The long-standing ambition for autonomous, intelligent service robots that are seamlessly integrated into our everyday environments is yet to become a reality. Humans develop comprehension of their embodiments by interpreting their actions within the world and acting reciprocally to perceive it ---- the environment affects our actions, and our actions simultaneously affect our environment. Besides great advances in robotics and Artificial Intelligence (AI), e.g., through better hardware designs or algorithms incorporating advances in Deep Learning in robotics, we are still far from achieving robotic embodied intelligence. The challenge of attaining artificial embodied intelligence — intelligence that originates and evolves through an agent's sensorimotor interaction with its environment — is a topic of substantial scientific investigation and is still an open challenge.
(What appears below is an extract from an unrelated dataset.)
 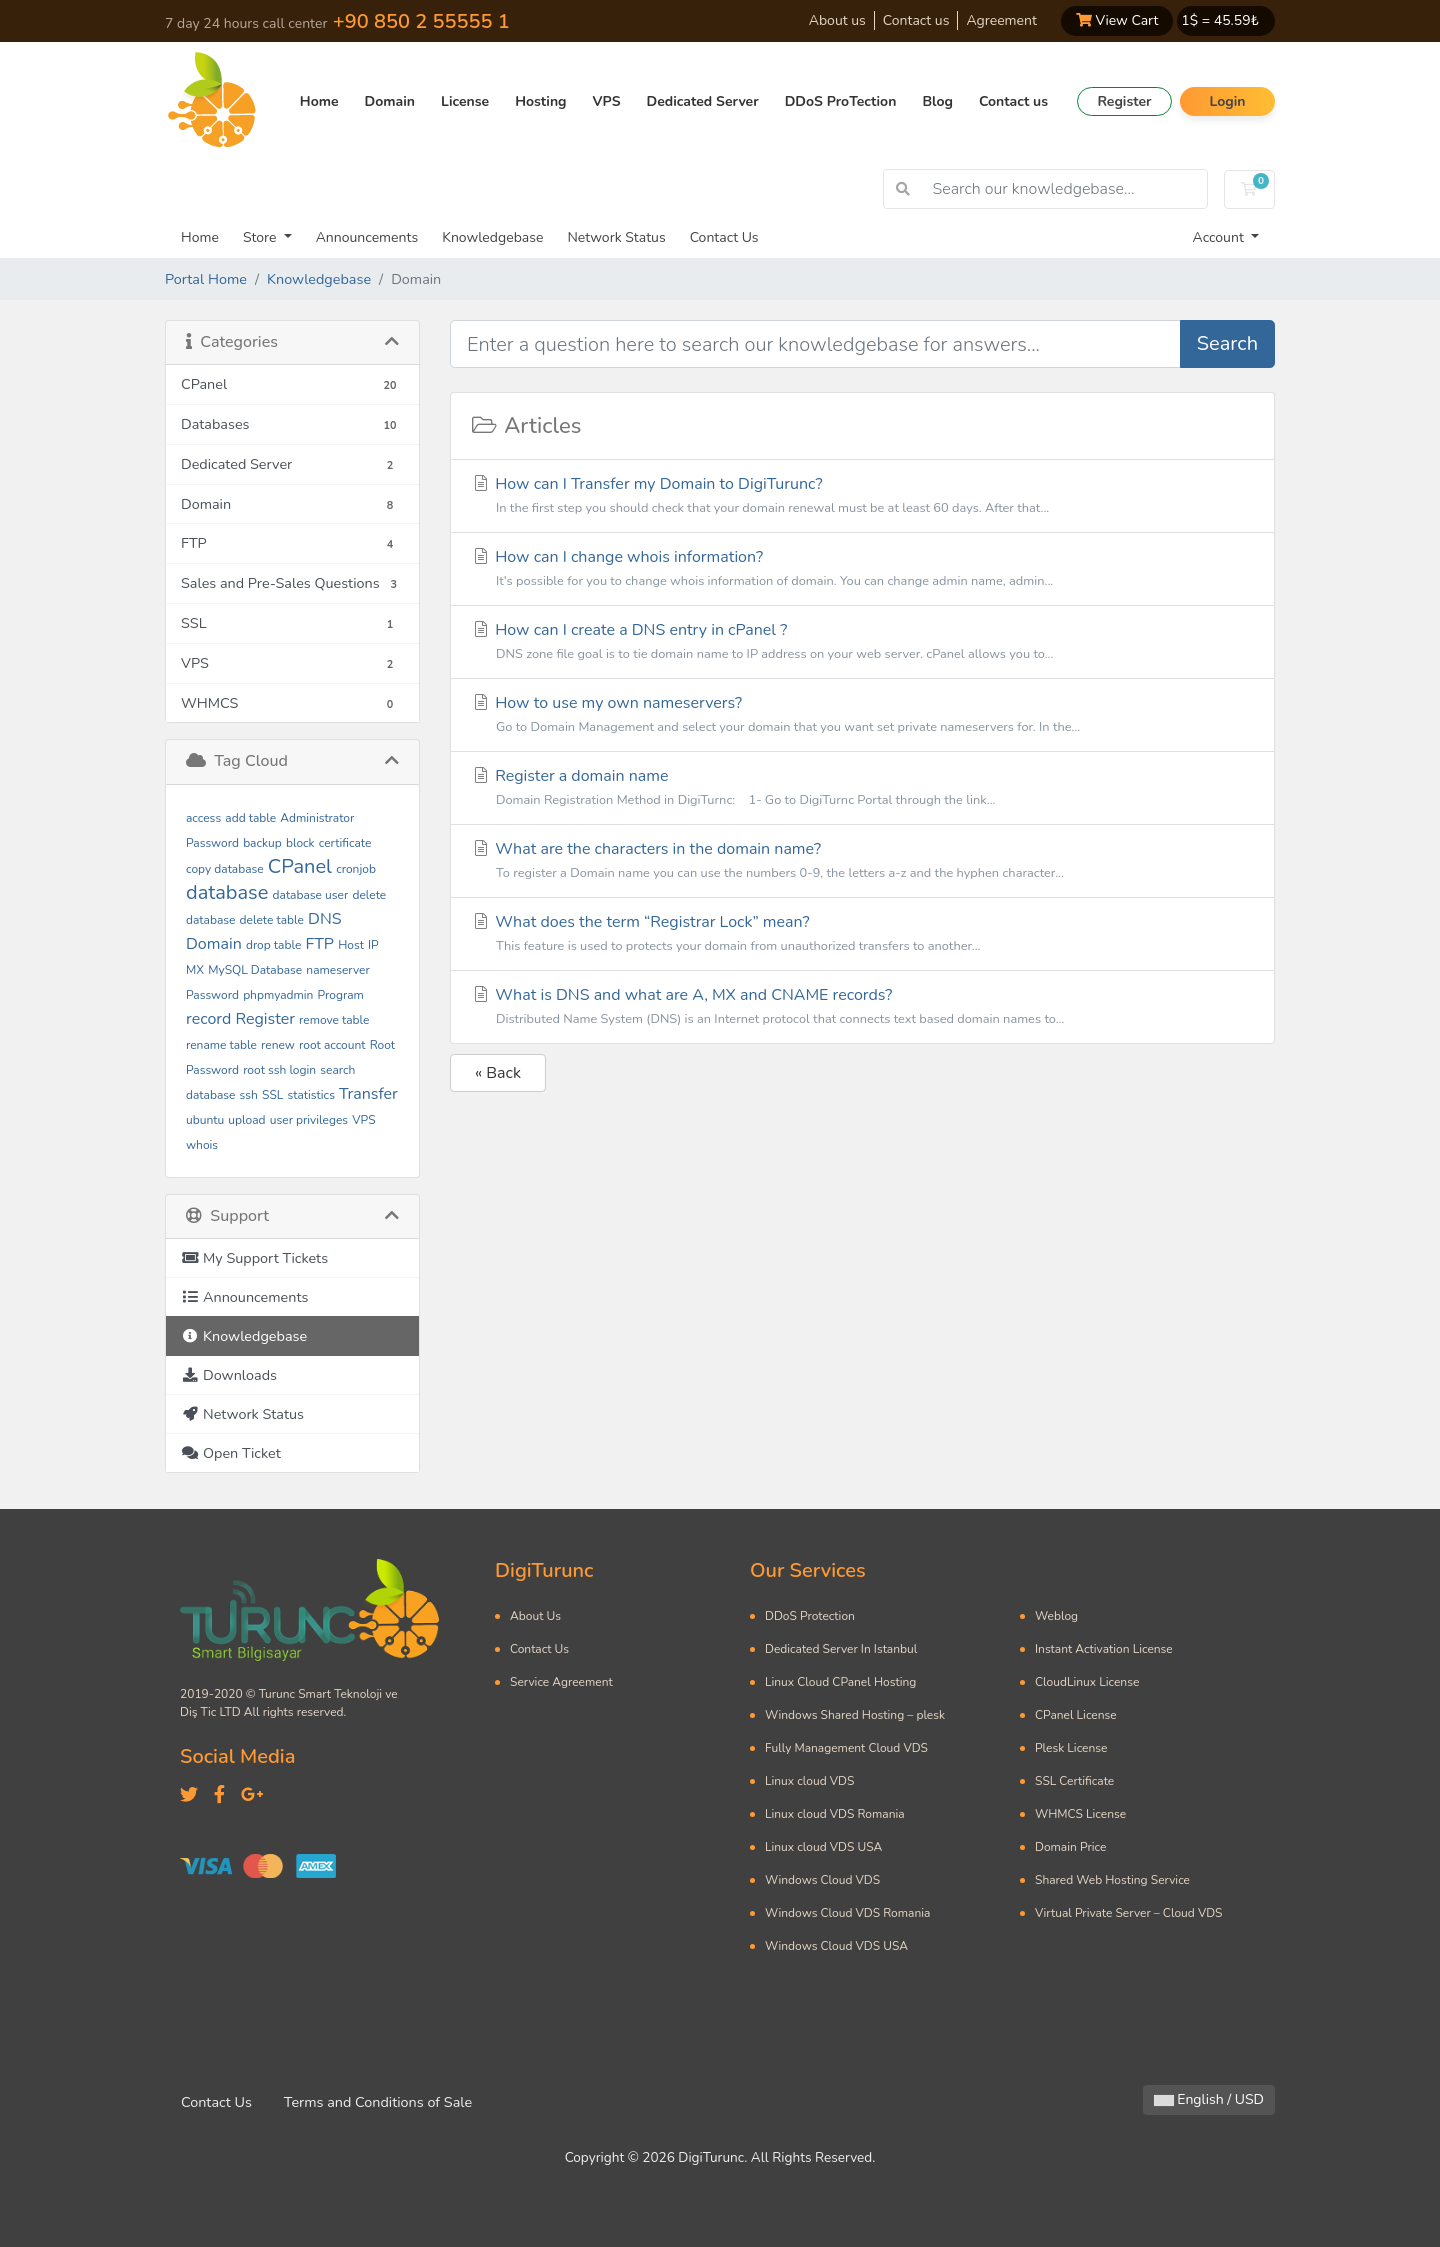 What do you see at coordinates (1104, 1649) in the screenshot?
I see `Instant Activation License` at bounding box center [1104, 1649].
In this talk, I will walk you through our recent research works for endowing robots with spatial intelligence through perception and interaction to coordinate and acquire skills that are necessary for their promising real-world applications. In particular, we will see how we can use robotic priors for learning to coordinate mobile manipulation robots, how neural representations can allow for learning policies and safe interactions, and, at the crux, how we can leverage those representations to allow the robot to understand and interact with a scene, or guide it to acquire more “information” while acting in a task-oriented manner.